Chuck Branch, CEO of Decision Data Resources and a partner in Retail Strategies LLC, presented the results of his company’s study of the area to the LaGrange-Troup County Chamber of Commerce at its annual meeting Thursday.
Branch says his company, commissioned for the study in 2011 by local governments and development groups, surveyed members of the community as part of its research.
“Target did come up on several surveys,” he said, and landing one here is not totally out of the question.
“Target actually is looking at locating smaller versions of its big-box stores at places around the country,” he said.
The company could eventually come to LaGrange, along with a number of other retailers that Branch and his partners say there is a “gap” of in this area.
Phase one of the plan, now that the study is complete, is to locate a grocery store somewhere in the area between LaGrange and West Point, which Branch says is one of the biggest gaps to fill. Much of the property around the Kia Motors plant was annexed into West Point and zoned for commercial use before the economy turned sour. Branch said things are starting to pick up along that corridor and other commercial clients now are looking at the zone along with the grocery store.

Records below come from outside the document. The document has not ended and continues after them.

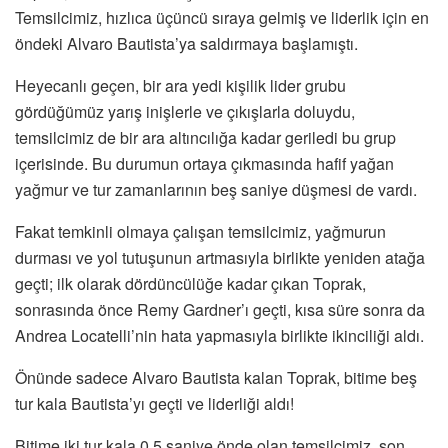
Temsilcimiz, hızlıca üçüncü sıraya gelmiş ve liderlik için en
öndeki Alvaro Bautista’ya saldırmaya başlamıştı.
Heyecanlı geçen, bir ara yedi kişilik lider grubu
gördüğümüz yarış inişlerle ve çıkışlarla doluydu,
temsilcimiz de bir ara altıncılığa kadar geriledi bu grup
içerisinde. Bu durumun ortaya çıkmasında hafif yağan
yağmur ve tur zamanlarının beş saniye düşmesi de vardı.
Fakat temkinli olmaya çalışan temsilcimiz, yağmurun
durması ve yol tutuşunun artmasıyla birlikte yeniden atağa
geçti; ilk olarak dördüncülüğe kadar çıkan Toprak,
sonrasında önce Remy Gardner’ı geçti, kısa süre sonra da
Andrea Locatelli’nin hata yapmasıyla birlikte ikinciliği aldı.
Önünde sadece Alvaro Bautista kalan Toprak, bitime beş
tur kala Bautista’yı geçti ve liderliği aldı!
Bitime iki tur kala 0.5 saniye önde olan temsilcimiz, son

For members of the chamber, Branch went over some of his study results Thursday, which will be updated about every six months as conditions change.
Branch said along with recruiting new business to the area, part of the plan will focus on helping existing businesses expand their own opportunities and help local entrepreneurs with their own ventures. The retail recruitment plan will help identify businesses that can fill gaps for needed services.
Branch and his associates collected data from the area on demographics, from incomes and ethnic backgrounds to who is spending money to buying certain items. For example, more than 11,000 people bought a mattress in this area last year, and the majority of people here — about 60 percent — buy clothing based on comfort. Just more than 6 percent buy clothing to keep up with the latest style.
Complete results of the survey and study results will soon be available on the chamber’s website, www.lagrangechamber.com.
Also Thursday, the chamber presented its annual awards, including a new award honoring Ida Tarver Jones, a longtime chamber volunteer. Jones died Jan. 4. The Ida Tarver Jones award will honor a volunteer each year. Jake Behr received the first award. Behr attended 90 percent of the ribbon cuttings, business after hours and other special events and make 153 retention calls to current chamber members.
Renae Willis, chairman of the chamber’s excellence in education committee, was presented with the Jane Fryer award, named for the former chamber president.
“I can’t think of a better honor to have,” Willis said. “Jane has been a mentor and guiding force in our community.”